Editor's Note: Watch Randy Shaver's interview with Stan and Dave Nelson on KARE 11 tonight at 10 p.m.
ANOKA, Minn. - It's Friday night, game night, at one of Minnesota's legendary fields just a short walk from downtown Anoka. Goodrich Field has been the home of the Anoka Tornadoes since the 1930s.
The field has seen its share of wins and losses and to fresh eyes, this old stadium may look it's age.
But when 97-year-old former Anoka coach Stan Nelson stops by on a quiet summer morning, it's like visiting an old friend. Nelson said, "They call this Goodrich field but to our players it was the pit."
Both Stan and his son Dave who played for his dad at Anoka remember it well. It was a place where Stan Nelson teams dominated through the 1950s, 60s and 70s. In fact Anoka won 33 consecutive games in the early 60s.
And Stan took home a championship or two along the way. And he remembers it all.
Dave said, "I would say he was tough, a disciplinarian, you knew where the line was but also made it really fun." He added, "We knew he was a legend when we played for him, it was an honor to play for him."
Dave has followed in his dad's footsteps, coaching football for Blaine and now Minnetonka. And Stan doesn't miss a game. Football is their bond. And so is cancer.

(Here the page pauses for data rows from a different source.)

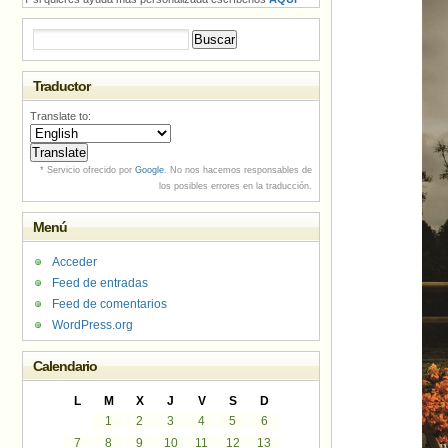
Buscar:
Traductor
Translate to:
* Servicio ofrecido por
Google
. No nos hacemos responsables de
los posibles errores en la traducción.
Menú
Acceder
Feed de entradas
Feed de comentarios
WordPress.org
Calendario
L
M
X
J
V
S
D
1
2
3
4
5
6
7
8
9
10
11
12
13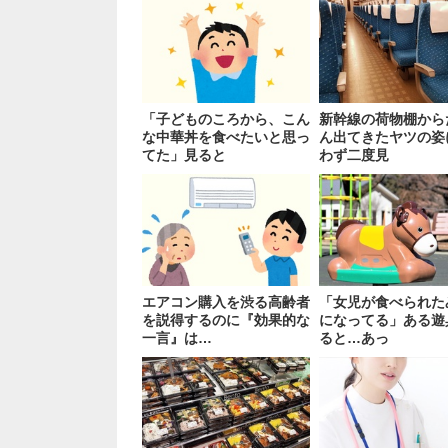
「子どものころから、こん
新幹線の荷物棚から
な中華丼を食べたいと思っ
ん出てきたヤツの姿
てた」見ると
わず二度見
エアコン購入を渋る高齢者
「女児が食べられた
を説得するのに『効果的な
になってる」ある遊
一言』は…
ると…あっ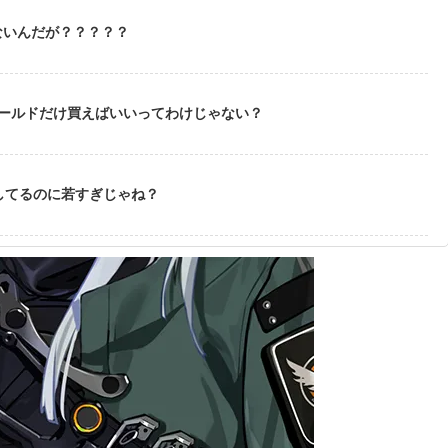
ないんだが？？？？？
ゴールドだけ買えばいいってわけじゃない？
してるのに若すぎじゃね？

Dave said, "He gave me some good genetics but that's one thing that wasn't so hot –I think there's a little bond there since we've both been through it."
Both Dave and Stan are prostate cancer survivors. Stan diagnosed in 1982, Dave about seven years ago. Both are now on the other side, and grateful.
But Stan is grateful for a lot in his life. He served his country in World War II. He was there for the invasion of Normandy, and spent time fighting in the Pacific Theater. One of many brave men who are deservedly known as America's 'Greatest Generation'. He says he was honored to serve.
And when he came home, he continued to do just that to thousands of young men on the football field. Dave said, "My dad's so humble, he has no clue how many people he's touched in this community over the years."
But he's about to find out. Anoka is saying thank you to Stan on Friday night September 29.
In his humble way Stan said, "It's not fair, the players did all the work and I just watched them do the job, and I'm getting the honor, and to me it's not fair. That plaque is for every player that I ever coached that's the way I feel about it."